All this is wrapped in a new kind of rhetoric which criticizes the public company and its lack of dynamism, which is now attributed to unresolvable agency problems. Behind it all, we have the enrichment of private equity general partners as the new kings of capitalism, whose status is conjunctural because private equity has boomed since 2002 with debt cheap and the stock market rising. What is clear, as hedge fund managers and private equity partners elbow aside the old guard of fund managers, is that financialized capitalism has an endless supply of opportunist bodies who deploy differently in each period because they go to where the profitable deals are.
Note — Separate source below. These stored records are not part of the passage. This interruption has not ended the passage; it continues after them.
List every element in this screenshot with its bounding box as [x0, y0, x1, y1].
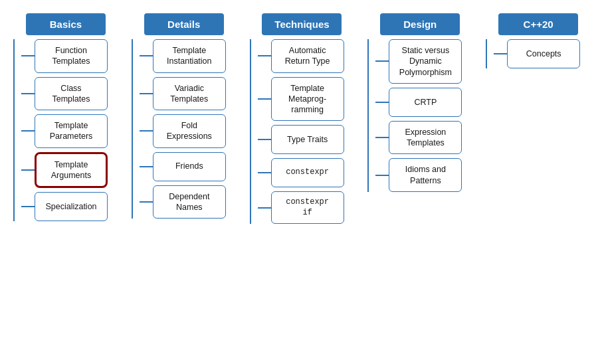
item-row-template-instantiation: TemplateInstantiation: [140, 39, 243, 73]
items-col-basics: FunctionTemplatesClassTemplatesTemplateP…: [21, 39, 125, 221]
column-design: DesignStatic versusDynamicPolymorphismCR…: [361, 13, 479, 192]
connector-constexpr-if: [258, 207, 271, 209]
item-box-concepts[interactable]: Concepts: [507, 39, 580, 68]
vert-line-bar-design: [367, 39, 369, 192]
vert-line-details: [125, 39, 140, 219]
header-cpp20: C++20: [498, 13, 578, 35]
item-row-constexpr: constexpr: [258, 158, 361, 187]
connector-template-parameters: [21, 130, 35, 132]
vert-line-design: [361, 39, 375, 192]
item-row-idioms-patterns: Idioms andPatterns: [375, 158, 479, 192]
items-col-details: TemplateInstantiationVariadicTemplatesFo…: [140, 39, 243, 219]
item-row-template-arguments: TemplateArguments: [21, 152, 125, 189]
col-body-details: TemplateInstantiationVariadicTemplatesFo…: [125, 39, 243, 219]
item-row-constexpr-if: constexprif: [258, 191, 361, 224]
header-design: Design: [380, 13, 460, 35]
item-box-specialization[interactable]: Specialization: [35, 192, 108, 221]
item-row-type-traits: Type Traits: [258, 125, 361, 154]
connector-function-templates: [21, 55, 35, 56]
item-row-automatic-return-type: AutomaticReturn Type: [258, 39, 361, 73]
item-row-function-templates: FunctionTemplates: [21, 39, 125, 73]
item-row-template-metaprogramming: TemplateMetaprog-ramming: [258, 77, 361, 122]
items-col-design: Static versusDynamicPolymorphismCRTPExpr…: [375, 39, 479, 192]
item-box-idioms-patterns[interactable]: Idioms andPatterns: [389, 158, 462, 192]
connector-type-traits: [258, 139, 271, 140]
item-row-static-vs-dynamic: Static versusDynamicPolymorphism: [375, 39, 479, 84]
item-row-dependent-names: DependentNames: [140, 185, 243, 219]
connector-class-templates: [21, 93, 35, 94]
header-basics: Basics: [26, 13, 106, 35]
item-box-constexpr-if[interactable]: constexprif: [271, 191, 344, 224]
item-box-template-instantiation[interactable]: TemplateInstantiation: [153, 39, 226, 73]
item-box-expression-templates[interactable]: ExpressionTemplates: [389, 121, 462, 155]
connector-template-arguments: [21, 169, 35, 171]
items-col-techniques: AutomaticReturn TypeTemplateMetaprog-ram…: [258, 39, 361, 224]
col-body-basics: FunctionTemplatesClassTemplatesTemplateP…: [7, 39, 125, 221]
connector-automatic-return-type: [258, 55, 271, 56]
item-row-concepts: Concepts: [494, 39, 597, 68]
item-box-constexpr[interactable]: constexpr: [271, 158, 344, 187]
header-details: Details: [144, 13, 224, 35]
item-box-crtp[interactable]: CRTP: [389, 88, 462, 117]
item-box-type-traits[interactable]: Type Traits: [271, 125, 344, 154]
items-col-cpp20: Concepts: [494, 39, 597, 68]
col-body-techniques: AutomaticReturn TypeTemplateMetaprog-ram…: [243, 39, 361, 224]
column-techniques: TechniquesAutomaticReturn TypeTemplateMe…: [243, 13, 361, 224]
item-row-expression-templates: ExpressionTemplates: [375, 121, 479, 155]
column-cpp20: C++20Concepts: [479, 13, 597, 68]
item-row-friends: Friends: [140, 152, 243, 181]
item-row-fold-expressions: FoldExpressions: [140, 114, 243, 148]
connector-constexpr: [258, 172, 271, 173]
col-body-design: Static versusDynamicPolymorphismCRTPExpr…: [361, 39, 479, 192]
item-box-fold-expressions[interactable]: FoldExpressions: [153, 114, 226, 148]
connector-variadic-templates: [140, 93, 153, 94]
vert-line-bar-techniques: [250, 39, 251, 224]
connector-fold-expressions: [140, 130, 153, 132]
item-box-variadic-templates[interactable]: VariadicTemplates: [153, 77, 226, 111]
connector-static-vs-dynamic: [375, 60, 389, 62]
item-row-variadic-templates: VariadicTemplates: [140, 77, 243, 111]
item-row-specialization: Specialization: [21, 192, 125, 221]
connector-dependent-names: [140, 201, 153, 203]
item-box-template-parameters[interactable]: TemplateParameters: [35, 114, 108, 148]
vert-line-basics: [7, 39, 21, 221]
connector-specialization: [21, 206, 35, 207]
vert-line-techniques: [243, 39, 258, 224]
connector-friends: [140, 166, 153, 167]
connector-idioms-patterns: [375, 175, 389, 176]
vert-line-bar-details: [132, 39, 133, 219]
item-box-friends[interactable]: Friends: [153, 152, 226, 181]
col-body-cpp20: Concepts: [479, 39, 597, 68]
item-box-template-metaprogramming[interactable]: TemplateMetaprog-ramming: [271, 77, 344, 122]
connector-crtp: [375, 102, 389, 103]
column-details: DetailsTemplateInstantiationVariadicTemp…: [125, 13, 243, 219]
item-box-dependent-names[interactable]: DependentNames: [153, 185, 226, 219]
item-box-template-arguments[interactable]: TemplateArguments: [35, 152, 108, 189]
item-row-template-parameters: TemplateParameters: [21, 114, 125, 148]
connector-concepts: [494, 53, 507, 54]
vert-line-bar-cpp20: [486, 39, 487, 68]
connector-template-metaprogramming: [258, 98, 271, 100]
vert-line-bar-basics: [13, 39, 15, 221]
item-box-function-templates[interactable]: FunctionTemplates: [35, 39, 108, 73]
connector-template-instantiation: [140, 55, 153, 56]
column-basics: BasicsFunctionTemplatesClassTemplatesTem…: [7, 13, 125, 221]
main-diagram: BasicsFunctionTemplatesClassTemplatesTem…: [7, 13, 597, 224]
item-row-class-templates: ClassTemplates: [21, 77, 125, 111]
item-box-automatic-return-type[interactable]: AutomaticReturn Type: [271, 39, 344, 73]
item-row-crtp: CRTP: [375, 88, 479, 117]
vert-line-cpp20: [479, 39, 494, 68]
item-box-class-templates[interactable]: ClassTemplates: [35, 77, 108, 111]
item-box-static-vs-dynamic[interactable]: Static versusDynamicPolymorphism: [389, 39, 462, 84]
header-techniques: Techniques: [262, 13, 342, 35]
connector-expression-templates: [375, 137, 389, 138]
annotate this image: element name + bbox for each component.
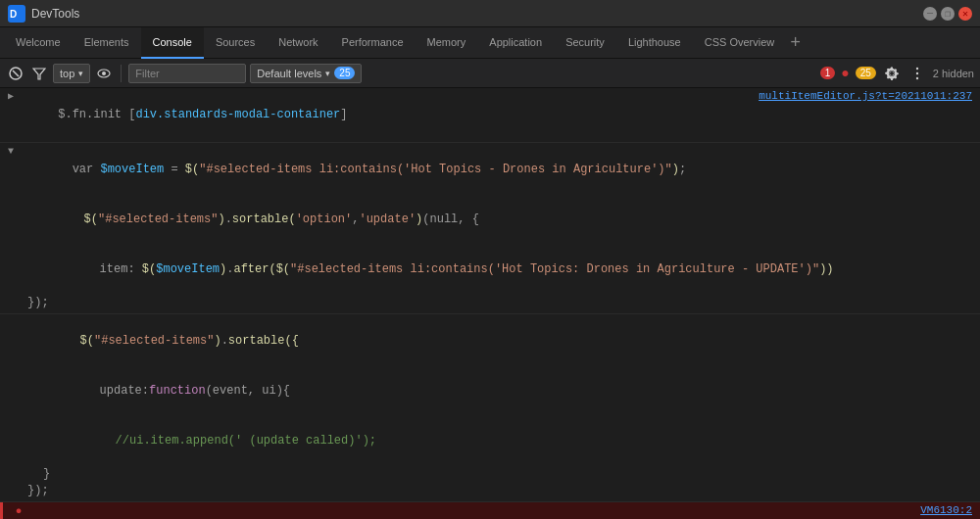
tab-elements[interactable]: Elements [73,27,141,59]
context-label: top [60,68,74,79]
console-row-3-line4: } [43,467,50,481]
tab-lighthouse[interactable]: Lighthouse [616,27,693,59]
console-row-1-source[interactable]: multiItemEditor.js?t=20211011:237 [751,90,972,102]
context-selector[interactable]: top ▾ [53,64,90,83]
filter-input[interactable] [128,64,246,83]
default-levels-button[interactable]: Default levels ▾ 25 [250,64,362,83]
console-row-2: ▼ var $moveItem = $("#selected-items li:… [0,143,980,314]
tab-security[interactable]: Security [554,27,616,59]
tab-console[interactable]: Console [141,27,204,59]
tab-performance[interactable]: Performance [330,27,416,59]
error-source[interactable]: VM6130:2 [912,504,972,516]
console-row-2-line2: $("#selected-items").sortable('option','… [27,212,479,243]
console-row-2-line3: item: $($moveItem).after($("#selected-it… [43,262,834,293]
toolbar-separator-1 [121,65,122,82]
default-levels-badge: 25 [334,67,355,79]
console-row-3-line2: update:function(event, ui){ [43,384,290,414]
console-error-row: ● ▸ Uncaught TypeError: $(...).sortable(… [0,502,980,519]
default-levels-chevron: ▾ [325,69,330,78]
expand-arrow-2[interactable]: ▼ [8,146,14,157]
console-content: ▶ $.fn.init [div.standards-modal-contain… [0,88,980,519]
tab-sources[interactable]: Sources [204,27,267,59]
context-chevron: ▾ [78,69,83,78]
svg-point-9 [916,76,918,78]
minimize-button[interactable]: — [923,7,937,21]
hidden-count-label: 2 hidden [933,68,974,79]
svg-point-8 [916,71,918,73]
expand-arrow-1[interactable]: ▶ [8,90,14,102]
filter-context-button[interactable] [29,64,49,83]
console-row-2-line4: }); [27,296,49,309]
toolbar-right: 1 ● 25 2 hidden [820,64,974,83]
fn-init-text: $.fn.init [ [58,108,135,121]
console-error-content: ▸ Uncaught TypeError: $(...).sortable(..… [30,504,912,519]
settings-button[interactable] [882,64,902,83]
console-row-3-line1: $("#selected-items").sortable({ [24,316,972,366]
restore-button[interactable]: ❐ [941,7,955,21]
svg-line-3 [13,71,19,76]
tab-network[interactable]: Network [267,27,329,59]
error-count-badge: 1 [820,67,836,79]
console-row-3-line5: }); [27,484,49,497]
tab-css-overview[interactable]: CSS Overview [693,27,787,59]
default-levels-label: Default levels [257,68,321,79]
title-bar-label: DevTools [31,7,79,21]
svg-marker-4 [33,69,45,79]
console-row-1-content: $.fn.init [div.standards-modal-container… [16,90,751,140]
tab-welcome[interactable]: Welcome [4,27,73,59]
eye-icon-button[interactable] [94,64,114,83]
console-toolbar: top ▾ Default levels ▾ 25 1 ● 25 [0,59,980,88]
svg-text:D: D [10,9,17,20]
console-row-1: ▶ $.fn.init [div.standards-modal-contain… [0,88,980,143]
error-icon-bullet: ● [11,505,26,517]
title-bar-controls: — ❐ ✕ [923,7,972,21]
more-options-button[interactable] [907,64,927,83]
warning-count-badge: 25 [856,67,876,79]
error-icon: ● [841,66,849,81]
tab-memory[interactable]: Memory [416,27,478,59]
tab-bar: Welcome Elements Console Sources Network… [0,27,980,59]
devtools-logo: D [8,5,25,23]
no-arrow-3 [8,316,24,366]
clear-console-button[interactable] [6,64,25,83]
console-row-2-content: var $moveItem = $("#selected-items li:co… [16,145,972,195]
console-row-3-line3: //ui.item.append(' (update called)'); [59,434,376,464]
svg-point-6 [102,71,106,75]
title-bar: D DevTools — ❐ ✕ [0,0,980,27]
svg-point-7 [916,67,918,69]
console-row-3: $("#selected-items").sortable({ update:f… [0,314,980,502]
add-tab-button[interactable]: + [790,33,801,53]
tab-application[interactable]: Application [477,27,554,59]
title-bar-left: D DevTools [8,5,79,23]
close-button[interactable]: ✕ [958,7,972,21]
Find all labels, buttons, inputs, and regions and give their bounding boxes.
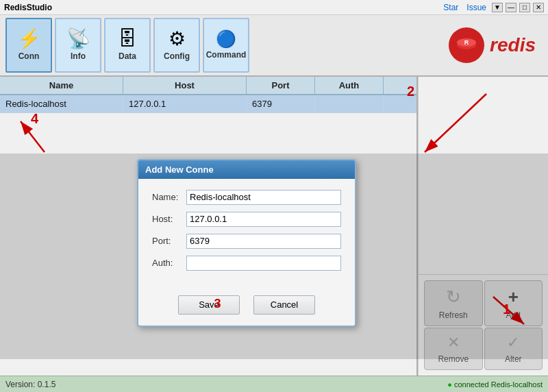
input-name[interactable]: [186, 190, 341, 205]
form-row-port: Port:: [152, 234, 341, 249]
data-icon: 🗄: [118, 29, 137, 49]
add-connection-modal: Add New Conne Name: Host: Port: Auth:: [137, 159, 356, 327]
cell-name: Redis-localhost: [0, 95, 123, 112]
title-bar: RedisStudio Star Issue ▼ — □ ✕: [0, 0, 548, 15]
data-label: Data: [119, 51, 136, 61]
dropdown-btn[interactable]: ▼: [492, 3, 503, 12]
save-button[interactable]: Save: [178, 295, 240, 315]
connection-status: ● connected Redis-localhost: [447, 380, 543, 389]
toolbar-btn-config[interactable]: ⚙ Config: [153, 18, 200, 73]
label-port: Port:: [152, 236, 186, 246]
redis-logo: R redis: [449, 27, 536, 63]
redis-logo-icon: R: [449, 27, 484, 63]
form-row-name: Name:: [152, 190, 341, 205]
cancel-button[interactable]: Cancel: [253, 295, 315, 315]
config-icon: ⚙: [169, 29, 186, 49]
modal-body: Name: Host: Port: Auth:: [138, 179, 355, 289]
cell-auth: [315, 95, 384, 112]
table-header: Name Host Port Auth: [0, 77, 416, 95]
header-host: Host: [123, 77, 247, 94]
config-label: Config: [164, 51, 190, 61]
label-auth: Auth:: [152, 258, 186, 268]
close-btn[interactable]: ✕: [533, 3, 544, 12]
toolbar: ⚡ Conn 📡 Info 🗄 Data ⚙ Config 🔵 Command …: [0, 15, 548, 77]
info-icon: 📡: [66, 29, 90, 49]
header-auth: Auth: [315, 77, 384, 94]
form-row-host: Host:: [152, 212, 341, 227]
star-link[interactable]: Star: [443, 3, 458, 12]
toolbar-btn-info[interactable]: 📡 Info: [55, 18, 101, 73]
form-row-auth: Auth:: [152, 256, 341, 271]
toolbar-btn-conn[interactable]: ⚡ Conn: [5, 18, 52, 73]
modal-overlay: Add New Conne Name: Host: Port: Auth:: [0, 154, 548, 359]
modal-title-bar: Add New Conne: [138, 160, 355, 179]
label-name: Name:: [152, 192, 186, 202]
redis-logo-text: redis: [490, 34, 536, 56]
main-content: Name Host Port Auth Redis-localhost 127.…: [0, 77, 548, 376]
info-label: Info: [71, 51, 86, 61]
modal-footer: 3 Save Cancel: [138, 289, 355, 326]
title-links[interactable]: Star Issue: [443, 3, 486, 12]
command-label: Command: [206, 50, 247, 60]
version-label: Version: 0.1.5: [5, 380, 55, 389]
status-bar: Version: 0.1.5 ● connected Redis-localho…: [0, 376, 548, 392]
input-port[interactable]: [186, 234, 341, 249]
maximize-btn[interactable]: □: [519, 3, 530, 12]
cell-port: 6379: [247, 95, 315, 112]
header-name: Name: [0, 77, 123, 94]
app-title: RedisStudio: [4, 3, 52, 12]
cell-host: 127.0.0.1: [123, 95, 247, 112]
window-controls[interactable]: ▼ — □ ✕: [492, 3, 544, 12]
conn-icon: ⚡: [17, 29, 41, 49]
conn-label: Conn: [18, 51, 40, 61]
svg-text:R: R: [464, 39, 469, 46]
toolbar-btn-data[interactable]: 🗄 Data: [104, 18, 151, 73]
issue-link[interactable]: Issue: [466, 3, 486, 12]
modal-title: Add New Conne: [145, 164, 214, 175]
toolbar-btn-command[interactable]: 🔵 Command: [203, 18, 249, 73]
input-auth[interactable]: [186, 256, 341, 271]
input-host[interactable]: [186, 212, 341, 227]
command-icon: 🔵: [216, 31, 236, 47]
table-row[interactable]: Redis-localhost 127.0.0.1 6379: [0, 95, 416, 113]
annotation-3: 3: [214, 297, 221, 311]
minimize-btn[interactable]: —: [506, 3, 516, 12]
label-host: Host:: [152, 214, 186, 224]
header-port: Port: [247, 77, 315, 94]
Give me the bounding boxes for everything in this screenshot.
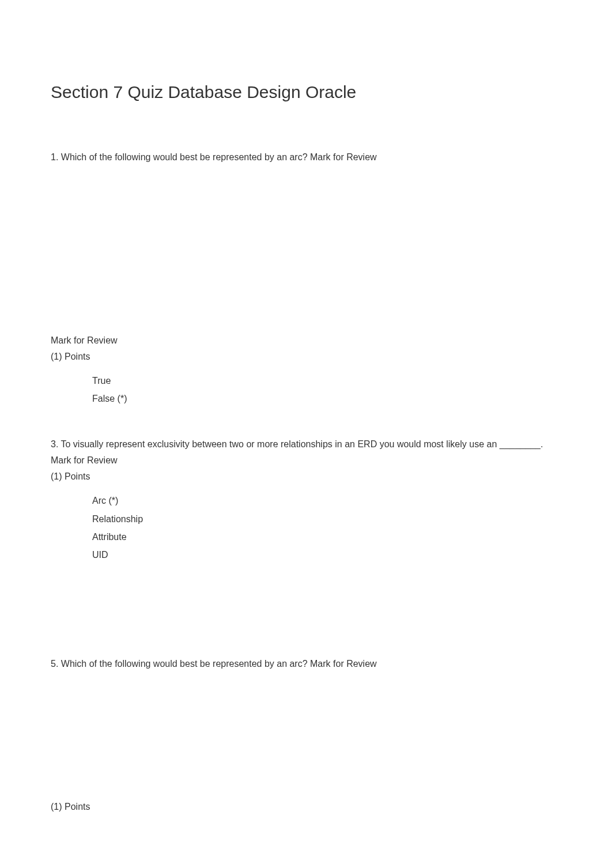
question-2-points: (1) Points: [51, 349, 561, 365]
question-3-text: 3. To visually represent exclusivity bet…: [51, 436, 561, 469]
option: Arc (*): [92, 492, 561, 510]
option: True: [92, 372, 561, 390]
spacer: [51, 165, 561, 333]
question-2-prefix: Mark for Review: [51, 333, 561, 349]
spacer: [51, 672, 561, 799]
footer-points: (1) Points: [51, 799, 561, 815]
option: Attribute: [92, 528, 561, 546]
spacer: [51, 407, 561, 436]
option: Relationship: [92, 510, 561, 528]
question-5-text: 5. Which of the following would best be …: [51, 656, 561, 672]
option: UID: [92, 546, 561, 564]
question-3-options: Arc (*) Relationship Attribute UID: [51, 492, 561, 564]
question-1-text: 1. Which of the following would best be …: [51, 149, 561, 165]
page-title: Section 7 Quiz Database Design Oracle: [51, 81, 561, 103]
question-2-options: True False (*): [51, 372, 561, 407]
question-3-points: (1) Points: [51, 469, 561, 485]
spacer: [51, 564, 561, 656]
option: False (*): [92, 390, 561, 407]
document-page: Section 7 Quiz Database Design Oracle 1.…: [0, 0, 612, 868]
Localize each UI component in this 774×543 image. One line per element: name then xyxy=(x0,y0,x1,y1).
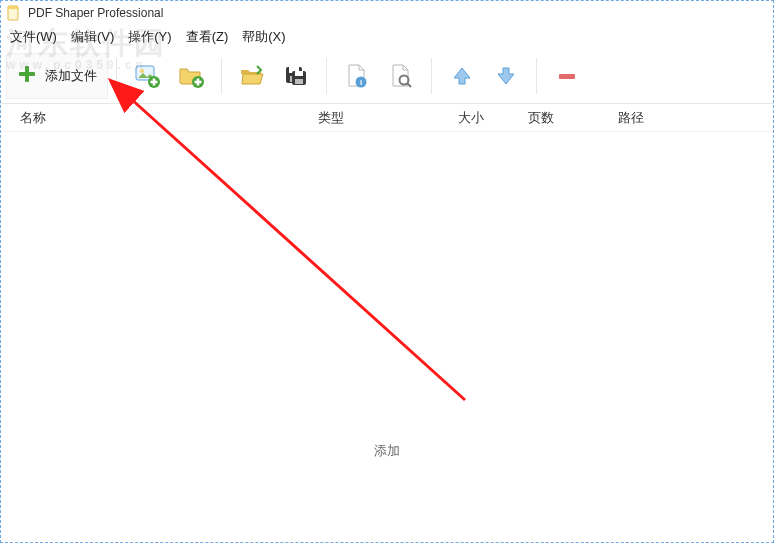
svg-rect-8 xyxy=(151,80,158,83)
empty-hint: 添加 xyxy=(374,442,400,460)
svg-rect-17 xyxy=(295,79,303,84)
file-list[interactable]: 添加 xyxy=(0,132,774,522)
separator xyxy=(326,58,327,94)
svg-rect-3 xyxy=(19,72,35,76)
separator xyxy=(116,58,117,94)
add-folder-button[interactable] xyxy=(169,53,213,99)
svg-rect-16 xyxy=(295,71,303,76)
toolbar: 添加文件 xyxy=(0,48,774,104)
svg-rect-1 xyxy=(8,6,18,9)
add-file-button[interactable]: 添加文件 xyxy=(6,53,108,99)
svg-point-5 xyxy=(140,69,144,73)
separator xyxy=(431,58,432,94)
add-image-button[interactable] xyxy=(125,53,169,99)
menu-bar: 文件(W) 编辑(V) 操作(Y) 查看(Z) 帮助(X) xyxy=(0,26,774,48)
title-bar: PDF Shaper Professional xyxy=(0,0,774,26)
save-button[interactable] xyxy=(274,53,318,99)
svg-rect-11 xyxy=(195,80,202,83)
menu-view[interactable]: 查看(Z) xyxy=(186,28,229,46)
app-icon xyxy=(6,5,22,21)
window-title: PDF Shaper Professional xyxy=(28,6,163,20)
menu-help[interactable]: 帮助(X) xyxy=(242,28,285,46)
remove-button[interactable] xyxy=(545,53,589,99)
add-file-label: 添加文件 xyxy=(45,67,97,85)
col-header-size[interactable]: 大小 xyxy=(450,109,520,127)
separator xyxy=(536,58,537,94)
svg-rect-22 xyxy=(559,74,575,79)
column-headers: 名称 类型 大小 页数 路径 xyxy=(0,104,774,132)
document-info-button[interactable]: i xyxy=(335,53,379,99)
col-header-type[interactable]: 类型 xyxy=(310,109,450,127)
svg-text:i: i xyxy=(360,78,362,87)
menu-file[interactable]: 文件(W) xyxy=(10,28,57,46)
col-header-name[interactable]: 名称 xyxy=(0,109,310,127)
col-header-pages[interactable]: 页数 xyxy=(520,109,610,127)
move-up-button[interactable] xyxy=(440,53,484,99)
move-down-button[interactable] xyxy=(484,53,528,99)
menu-edit[interactable]: 编辑(V) xyxy=(71,28,114,46)
open-folder-button[interactable] xyxy=(230,53,274,99)
separator xyxy=(221,58,222,94)
col-header-path[interactable]: 路径 xyxy=(610,109,774,127)
document-preview-button[interactable] xyxy=(379,53,423,99)
menu-action[interactable]: 操作(Y) xyxy=(128,28,171,46)
plus-icon xyxy=(17,64,37,87)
The financial elites are not necessarily a coherent group but more a distributional coalition.

What we are learning about financialization, therefore, is that it is not an epochal shift from before to after but an ongoing process of remaking capitalism around financial priorities, which, confusingly, does not have one set of outcomes in terms of firm behaviour or broad social effects - beyond the increasing inequality driven by the efforts of the working rich. The challenge for researchers is to understand how financialization speeds up the inherent mobility and resourcefulness of capitalism, which sustains itself through processes of redistribution and relocation that are powerful, variably articulated and often misunderstood or undisclosed. The possibility of new instabilities remains real even if apocalyptic fears have not yet been confirmed. The low interest rates which underpin the debt bubble are already starting to rise, and it remains to be seen whether this ends in the next stage with a big bang or a small phut.

Adam Leaver is a researcher for the ESRC funded Centre for Research on Socio-Cultural Change and a full-time lecturer at Manchester Business School. He also currently organises the International Working Group on Financialization.

Footnote
1. Julie Froud, Sukhdev Johal, Adam Leaver, Karel Williams, Financialization and Strategy: Narrative and Numbers, Routledge, 2006.